## Exercise prompt
Lines containing the string "Spotkanie": how many are there below? Answer with the number only.

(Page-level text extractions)

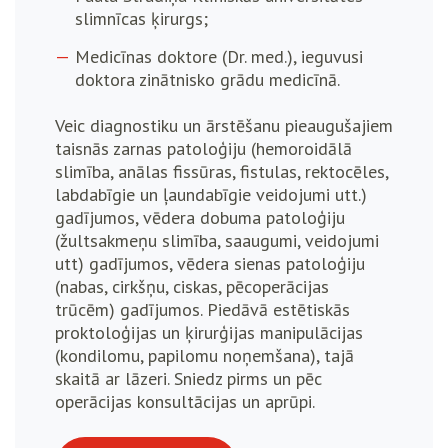
slimnīcas ķirurgs;
Medicīnas doktore (Dr. med.), ieguvusi
doktora zinātnisko grādu medicīnā.
Veic diagnostiku un ārstēšanu pieaugušajiem
taisnās zarnas patoloģiju (hemoroidālā
slimība, anālas fissūras, fistulas, rektocēles,
labdabīgie un ļaundabīgie veidojumi utt.)
gadījumos, vēdera dobuma patoloģiju
(žultsakmeņu slimība, saaugumi, veidojumi
utt) gadījumos, vēdera sienas patoloģiju
(nabas, cirkšņu, ciskas, pēcoperācijas
trūcēm) gadījumos. Piedāvā estētiskās
proktoloģijas un ķirurģijas manipulācijas
(kondilomu, papilomu noņemšana), tajā
skaitā ar lāzeri. Sniedz pirms un pēc
operācijas konsultācijas un aprūpi.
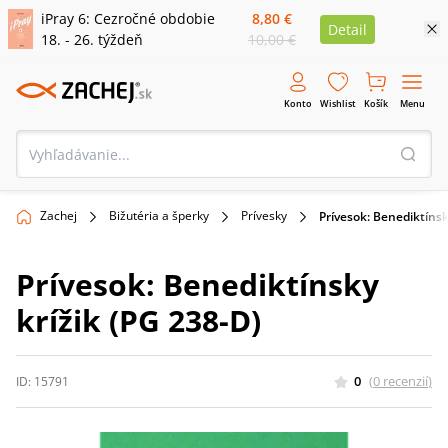
iPray 6: Cezročné obdobie
8,80 €
Detail
18. - 26. týždeň
10,00 €
Konto
Wishlist
Košík
Menu
Zachej
Bižutéria a šperky
Prívesky
Prívesok: Benediktínsk
Prívesok: Benediktínsky
krížik (PG 238-D)
0
(
0
recenzií
)
ID:
15791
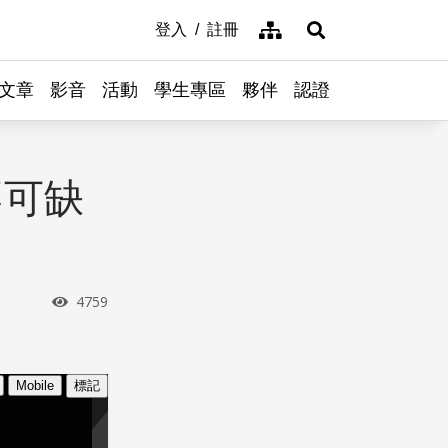
網站導覽
登入
註冊
展開搜尋
文章
影音
活動
學生專區
夥伴
認證
不可缺
瀏覽次數
4759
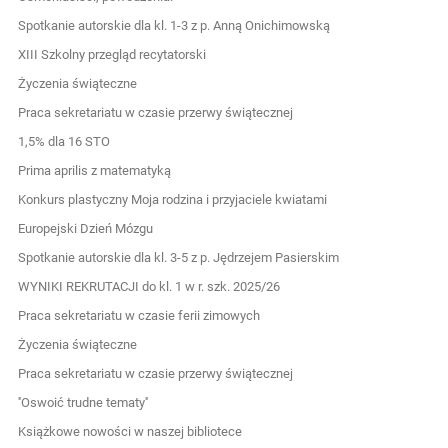
Spotkanie autorskie dla kl. 1-3 z p. Anną Onichimowską
XIII Szkolny przegląd recytatorski
Życzenia świąteczne
Praca sekretariatu w czasie przerwy świątecznej
1,5% dla 16 STO
Prima aprilis z matematyką
Konkurs plastyczny Moja rodzina i przyjaciele kwiatami
Europejski Dzień Mózgu
Spotkanie autorskie dla kl. 3-5 z p. Jędrzejem Pasierskim
WYNIKI REKRUTACJI do kl. 1 w r. szk. 2025/26
Praca sekretariatu w czasie ferii zimowych
Życzenia świąteczne
Praca sekretariatu w czasie przerwy świątecznej
''Oswoić trudne tematy''
Książkowe nowości w naszej bibliotece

## Output for this exercise
2